Three years into the program, I had virtually nothing that would be part of my thesis. But the good part was that the worst was over. The next 16 months or so were all about constructing the castle of my thesis brick by brick.

I’ve always been inclined towards “building systems” more than studying / reading about things, i.e. I prefer the “practical” over the “theoretical”. However, PhD [in most cases] is incomplete without theory. I couldn’t keep myself away from thinking about a practical solution approach when I saw a problem, and at the same time, I knew that PhD would keep itself away from me if I didn’t do well at theoretically backing up a proposed solution. I had to cater to both, and I was able to do it in the form of Facebook Inspector. I identified a problem [of poor quality content running riot on Facebook], gathered some data, used the all-mightly theory-heavy machine learning and natural language processing to solve the problem, and put out the solution in the form of a system for everyone to use. That’s pretty much what Facebook Inspector was [easier said than done, trust me]. It satisfied my appetite for “building” systems and at the same time, had the potential to bring theory to the scene.

I did one project and wrote a paper, then another, and another, and went on and on. Each paper (or project I took up) was completely defined by me, unlike the kind of projects I had done during the initial phase of my journey. I learnt from every project and used the learning to improve the quality of the next project. I slowly gained my confidence back. I was getting back on my feet, but somewhere inside, I knew I wasn’t the best at what I was doing. Whatever I was doing “needed to be done” more than me “wanting to do it”. Whether I wanted to do this for a career was questionable. I had come to terms with what PhD research was, but it had taken me slightly far away from what I “really” wanted to do. Would this last forever? Would things change after some time? Would I be able to get back to doing what I want and still be good enough at research? I didn’t have the answers. Moreover, I didn’t have the time to look for answers. Building a strong thesis was top priority. It was the only priority.

Meanwhile, the work I was doing [identifying poor quality content on Facebook] was getting hotter and hotter in the community.
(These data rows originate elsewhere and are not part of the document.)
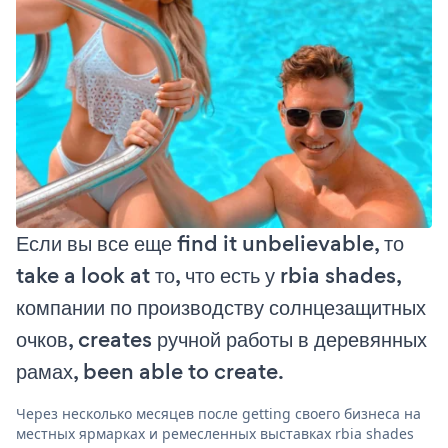
Если вы все еще find it unbelievable, то
take a look at то, что есть у rbia shades,
компании по производству солнцезащитных
очков, creates ручной работы в деревянных
рамах, been able to create.
Через несколько месяцев после getting своего бизнеса на
местных ярмарках и ремесленных выставках rbia shades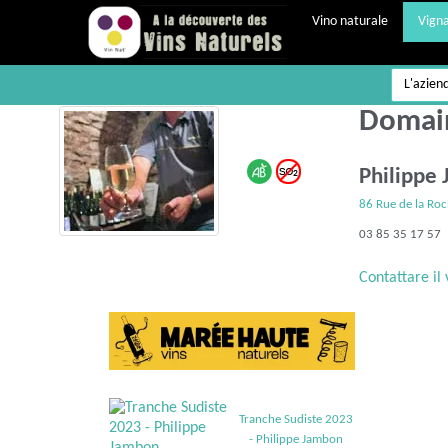
Vino naturale
Vigna
L'azien
Domain
Philipp
86 Rue de la Roc
03 85 35 17 57
Contattare il 
Tranche Sudiste 2023
- Philippe Jambon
Facebook started frequenting the news; media houses held the social network responsible for the spread of one rumour or hoax after another. The relevance of my work shot up, giving me confidence to pitch my thesis as timely and important.
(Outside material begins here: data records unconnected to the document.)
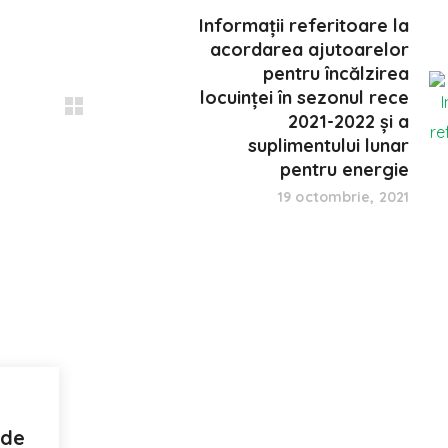
Informații referitoare la
acordarea ajutoarelor
pentru încălzirea
locuinței în sezonul rece
2021-2022 și a
suplimentului lunar
pentru energie
19 octombrie, 2021
 de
The summer of 2016 helped me discover a new side of me. I was one of the “senior” people in the lab by now. Our group [Precog] was getting recognition. Students from other institutes in the country (and even abroad) wanted to come to us to work. This was an opportunity to “lead” a project instead of doing one. We got lots of very smart students from different parts of the country (and the world) to work with us during the summer. This is what is now famously known as the #PrecogSummer. As for me, three smart students, 3 months of summer, and a completely new area [computer vision] produced some really exciting output. I had not only gotten into a new area of work, but also into a new role; a “project leader” of sorts. And fortunately, it all worked out well. All the three students were happy and satisfied about what they had done during the summer, and so was I. More importantly from a personal perspective, getting back to doing something that was appreciated and taken well by the advisor [PK] really helped me get back my confidence and my competence.
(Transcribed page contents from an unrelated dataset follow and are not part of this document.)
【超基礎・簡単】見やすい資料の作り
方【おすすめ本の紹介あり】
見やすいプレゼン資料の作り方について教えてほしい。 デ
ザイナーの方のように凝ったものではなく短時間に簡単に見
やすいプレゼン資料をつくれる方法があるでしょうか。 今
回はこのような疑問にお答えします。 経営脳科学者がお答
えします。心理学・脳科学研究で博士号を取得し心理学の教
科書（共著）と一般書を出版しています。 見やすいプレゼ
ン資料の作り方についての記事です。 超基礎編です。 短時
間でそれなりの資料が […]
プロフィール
It was at this point that I started getting back to being my confident self again, without worrying too much about what would happen to my PhD. PK had shown faith in me, helped me get back on my feet, encouraged me and made me believe that I still belonged to this league. Looking back now, I realise how big a risk he took with me. An unsuccessful PhD candidate doesn’t look pretty on any professor’s profile. He took the risk anyway (and I’d like to believe he would feel it was worth it :P). The advisor showing faith and trust in you is a game-changing phenomenon during PhD life. I’ve been lucky to have experienced this phenomenon.

Mind you, everything I did during this phase, had still not converted to acceptable output. I barely got enough to keep me afloat, but I needed more papers accepted at better places to have a strong enough / defendable thesis. Rejected drafts kept piling on. I kept on resubmitting to different venues. By January 2017, I had done enough work to make up [what I thought would be] an acceptable thesis. PK and I had already agreed on this. It was time to start wrapping up. More “new” work wasn’t needed, but existing work needed fixes and acceptance in the community. However, this wasn’t reason enough to stay a PhD student for long. It was time to move on, to start looking for a job, for a life after PhD.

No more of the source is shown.